The Start of Iron Processing

Blacksmith's Workshop

When we refer to iron processing here, we are speaking of a processing of metal working iron that is handed down to later generations. A fair number (dozens) of Yayoi Period-blacksmith workshops have been found that indicate the manufacturing of ironware. In one instance (Obarushimo Ruins, Nagasaki Prefecture), iron slag has been discovered in what seem to be the remains of a furnace that includes late Jomon Period remains.
The mid-Yayoi Period Akaide Ruins in the city of Kasuga, Fukuoka Prefecture, include a blacksmith's workshop with unfinished pieces of ironware. It has been confirmed that there is evidence that some of these iron fragments were melted in parts through the use of heat. From this we know that they were able to obtain rather high temperatures.

Iron-based fragments found in the Akaide Ruins
(source: “Yayoi Iron Culture and Its World” exhibit, Kitakyushu Municipal Museum of Archaeology)

If we look at the excavated examples, it's probably no mistake to say that iron processing began in the mid-Yayoi Period (around C.E. 1). However, there are no ruins that show metal working to have been done in an exacting way. For example, aside from furnaces there are no relics that correspond to bellows, iron scrap, iron slag, or metal working tools. Also, the results of studies done on iron slag show that most of it is metal worked slag whose principle element is iron ore. Metal working tools for working iron make their appearance from the mid-Kofun Period (5th century C.E.).

The Spread of Ironware

The century or so starting from the midpoint of the Yayoi Period (up to C.E. 100 or so) is a period of time in which ironware becomes widespread in northern Kyushu and stoneware declines. That said, there is wide regional variation in the spread of ironware; if we consider this from a national perspective, we see that the transition to ironware is mostly complete by the final quarter of the Yayoi Period (around C.E. 300).

A large quantity of iron materials are needed to make a large quantity of ironware. And if iron manufacturing is not yet taking place, then it has to be imported from the continent. According to the chapter of the Chinese chronicles (Wei Chih) dealing with the eastern barbarians, “These countries produce iron. They produce it in Wai [Korea], and Wo [Japan]. They use iron to buy things in the cities, as coins are used in China.” Based on this, it seems certain that iron was imported from the Korean Peninsula.

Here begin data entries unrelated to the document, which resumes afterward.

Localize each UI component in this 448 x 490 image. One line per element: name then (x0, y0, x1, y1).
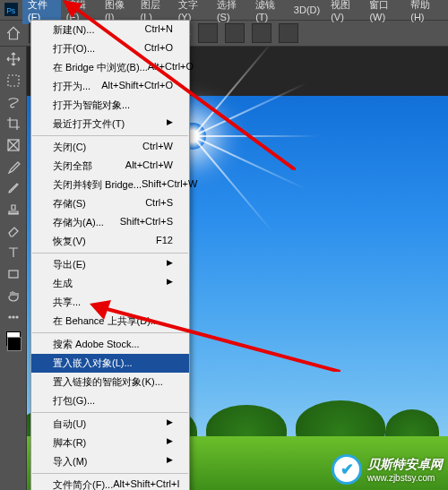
crop-tool[interactable] (2, 113, 25, 134)
menu-item-label: 存储(S) (53, 197, 86, 211)
background-color[interactable] (7, 337, 22, 351)
menu-item[interactable]: 导入(M)▶ (31, 452, 189, 471)
menu-item-label: 共享... (53, 296, 81, 309)
home-icon[interactable] (5, 25, 22, 41)
annotation-arrow (90, 246, 340, 372)
submenu-arrow-icon: ▶ (167, 436, 173, 450)
menu-item[interactable]: 脚本(R)▶ (31, 434, 189, 452)
lasso-tool[interactable] (2, 91, 25, 113)
menu-item-label: 导入(M) (53, 455, 88, 469)
frame-tool[interactable] (2, 134, 25, 156)
menu-item[interactable]: 置入链接的智能对象(K)... (31, 373, 189, 391)
menu-window[interactable]: 窗口(W) (364, 0, 405, 24)
annotation-arrow (63, 0, 296, 170)
svg-point-7 (16, 316, 18, 318)
watermark-title: 贝斯特安卓网 (367, 457, 443, 473)
menu-item-label: 置入链接的智能对象(K)... (53, 375, 163, 389)
menu-separator (32, 473, 188, 474)
menu-item-label: 生成 (53, 277, 73, 290)
watermark: ✔ 贝斯特安卓网 www.zjbstsy.com (332, 454, 443, 485)
rectangle-tool[interactable] (2, 263, 25, 285)
menu-item-label: 文件简介(F)... (53, 478, 113, 490)
svg-rect-2 (8, 75, 19, 86)
menu-item[interactable]: 关闭并转到 Bridge...Shift+Ctrl+W (31, 176, 189, 194)
menu-item[interactable]: 存储为(A)...Shift+Ctrl+S (31, 213, 189, 232)
marquee-tool[interactable] (2, 70, 25, 91)
menu-item-shortcut: Ctrl+S (145, 197, 173, 211)
menu-item-label: 关闭并转到 Bridge... (53, 178, 142, 192)
menu-item[interactable]: 自动(U)▶ (31, 415, 189, 434)
menu-item-label: 脚本(R) (53, 436, 86, 450)
menu-item-label: 自动(U) (53, 417, 86, 431)
menu-view[interactable]: 视图(V) (325, 0, 364, 24)
stamp-tool[interactable] (2, 199, 25, 220)
svg-point-6 (13, 316, 14, 318)
tools-panel (0, 47, 27, 490)
menu-item-label: 恢复(V) (53, 235, 86, 248)
menu-separator (32, 412, 188, 413)
watermark-badge-icon: ✔ (332, 454, 362, 485)
brush-tool[interactable] (2, 177, 25, 199)
menu-item-shortcut: Alt+Shift+Ctrl+I (113, 478, 179, 490)
menu-item[interactable]: 存储(S)Ctrl+S (31, 194, 189, 213)
more-tools[interactable] (2, 306, 25, 328)
move-tool[interactable] (2, 48, 25, 70)
svg-line-10 (100, 307, 340, 372)
type-tool[interactable] (2, 242, 25, 263)
menu-item-label: 导出(E) (53, 258, 86, 271)
menu-item[interactable]: 文件简介(F)...Alt+Shift+Ctrl+I (31, 476, 189, 490)
svg-line-8 (72, 5, 296, 170)
eyedropper-tool[interactable] (2, 156, 25, 177)
menu-item[interactable]: 打包(G)... (31, 391, 189, 410)
watermark-url: www.zjbstsy.com (367, 473, 443, 483)
hand-tool[interactable] (2, 285, 25, 306)
submenu-arrow-icon: ▶ (167, 417, 173, 431)
eraser-tool[interactable] (2, 220, 25, 242)
menu-item-shortcut: Shift+Ctrl+W (142, 178, 197, 192)
submenu-arrow-icon: ▶ (167, 455, 173, 469)
app-logo: Ps (4, 1, 19, 19)
menu-item-label: 打包(G)... (53, 394, 95, 408)
menu-help[interactable]: 帮助(H) (405, 0, 444, 24)
svg-text:Ps: Ps (6, 6, 15, 15)
menu-item-shortcut: Shift+Ctrl+S (120, 216, 173, 229)
menu-item-label: 存储为(A)... (53, 216, 104, 229)
svg-rect-4 (9, 271, 18, 278)
svg-point-5 (9, 316, 11, 318)
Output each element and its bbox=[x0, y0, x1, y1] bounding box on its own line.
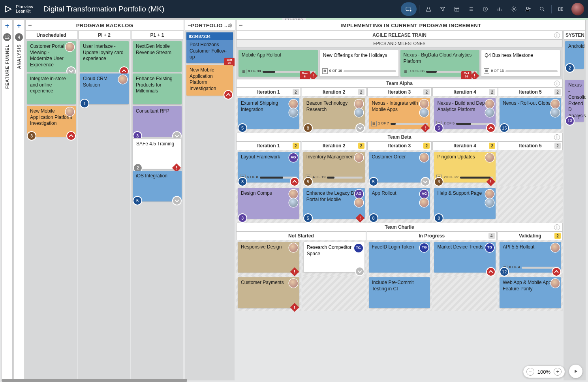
add-card-icon bbox=[405, 6, 412, 13]
settings-button[interactable] bbox=[507, 2, 520, 16]
top-bar: Planview LeanKit Digital Transformation … bbox=[0, 0, 588, 18]
svg-point-6 bbox=[526, 7, 528, 9]
bar-chart-icon bbox=[496, 6, 503, 12]
brand: Planview LeanKit bbox=[4, 5, 33, 13]
add-user-button[interactable] bbox=[521, 2, 535, 16]
filter-button[interactable] bbox=[436, 2, 449, 16]
brand-logo-icon bbox=[4, 5, 13, 13]
beaker-icon bbox=[425, 6, 432, 12]
boards-icon bbox=[558, 6, 564, 12]
metrics-button[interactable] bbox=[422, 2, 435, 16]
svg-rect-8 bbox=[559, 8, 560, 11]
analytics-button[interactable] bbox=[493, 2, 506, 16]
layout-button[interactable] bbox=[450, 2, 464, 16]
search-icon bbox=[539, 6, 545, 12]
layout-icon bbox=[454, 6, 460, 12]
svg-marker-0 bbox=[6, 6, 11, 12]
svg-rect-9 bbox=[561, 8, 563, 11]
svg-point-5 bbox=[513, 8, 515, 10]
add-card-button[interactable] bbox=[401, 2, 417, 16]
search-button[interactable] bbox=[535, 2, 549, 16]
gear-icon bbox=[511, 6, 517, 12]
user-avatar[interactable] bbox=[571, 3, 584, 15]
time-button[interactable] bbox=[479, 2, 492, 16]
funnel-icon bbox=[440, 6, 446, 12]
list-icon bbox=[468, 6, 474, 12]
clock-icon bbox=[482, 6, 488, 12]
board-title: Digital Transformation Portfolio (MK) bbox=[43, 5, 164, 13]
user-plus-icon bbox=[525, 6, 531, 12]
toolbar bbox=[401, 2, 584, 16]
list-button[interactable] bbox=[464, 2, 478, 16]
boards-button[interactable] bbox=[554, 2, 567, 16]
svg-point-7 bbox=[540, 7, 543, 10]
brand-bottom: LeanKit bbox=[16, 9, 33, 13]
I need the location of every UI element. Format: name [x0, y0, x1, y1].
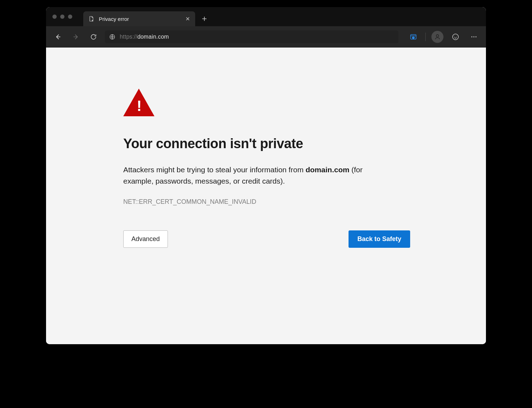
- feedback-smile-icon[interactable]: [449, 30, 462, 43]
- svg-point-6: [471, 36, 472, 37]
- settings-menu-button[interactable]: [468, 30, 480, 43]
- svg-point-3: [453, 34, 459, 40]
- svg-point-4: [454, 36, 455, 36]
- window-zoom-dot[interactable]: [68, 15, 72, 19]
- button-row: Advanced Back to Safety: [123, 230, 410, 248]
- address-bar[interactable]: https://domain.com: [105, 30, 398, 43]
- error-code: NET::ERR_CERT_COMMON_NAME_INVALID: [123, 198, 410, 206]
- warning-exclamation: !: [137, 99, 141, 113]
- close-tab-button[interactable]: [185, 16, 190, 21]
- advanced-button[interactable]: Advanced: [123, 230, 168, 248]
- address-url: https://domain.com: [120, 34, 169, 40]
- window-close-dot[interactable]: [52, 15, 57, 19]
- window-minimize-dot[interactable]: [60, 15, 64, 19]
- window-controls: [52, 15, 72, 19]
- new-tab-button[interactable]: [197, 11, 211, 26]
- svg-point-5: [456, 36, 457, 36]
- svg-point-7: [474, 36, 475, 37]
- globe-icon: [109, 34, 115, 40]
- error-desc-before: Attackers might be trying to steal your …: [123, 166, 306, 174]
- profile-button[interactable]: [431, 31, 443, 43]
- tracking-prevention-icon[interactable]: [407, 30, 420, 43]
- svg-point-8: [475, 36, 476, 37]
- browser-window: Privacy error: [46, 7, 486, 344]
- toolbar-right-cluster: [407, 30, 480, 43]
- toolbar-divider: [425, 33, 426, 41]
- page-content: ! Your connection isn't private Attacker…: [46, 47, 486, 344]
- file-error-icon: [88, 16, 95, 22]
- back-to-safety-button[interactable]: Back to Safety: [349, 230, 410, 248]
- tab-title: Privacy error: [99, 16, 181, 22]
- warning-triangle-icon: !: [123, 89, 154, 116]
- forward-button[interactable]: [69, 30, 82, 43]
- url-scheme: https://: [120, 34, 137, 40]
- tab-strip: Privacy error: [46, 7, 486, 26]
- refresh-button[interactable]: [87, 30, 100, 43]
- error-domain: domain.com: [306, 166, 350, 174]
- error-description: Attackers might be trying to steal your …: [123, 164, 392, 187]
- error-heading: Your connection isn't private: [123, 136, 410, 151]
- svg-point-2: [436, 34, 439, 37]
- toolbar: https://domain.com: [46, 26, 486, 47]
- tab-active[interactable]: Privacy error: [83, 11, 195, 26]
- url-host: domain.com: [137, 34, 169, 40]
- back-button[interactable]: [52, 30, 64, 43]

So, in what form was it imported? Though it is still not well understood, it is thought that the iron came in as iron ore, in masses of reduced iron like kera, in masses of pig iron, as forged iron scrap, and as iron tei (an iron plate of rectangular shape, it was used as a processed material or as coinage). Given that metal working was taking place from the mid- through late Yayoi Period, it may be that the materials used for that process were imported in the form of kera (a mass of pure iron) or iron tei. The technology for decarburezing pig iron (zuku-oroshi) is thought to date to a later period.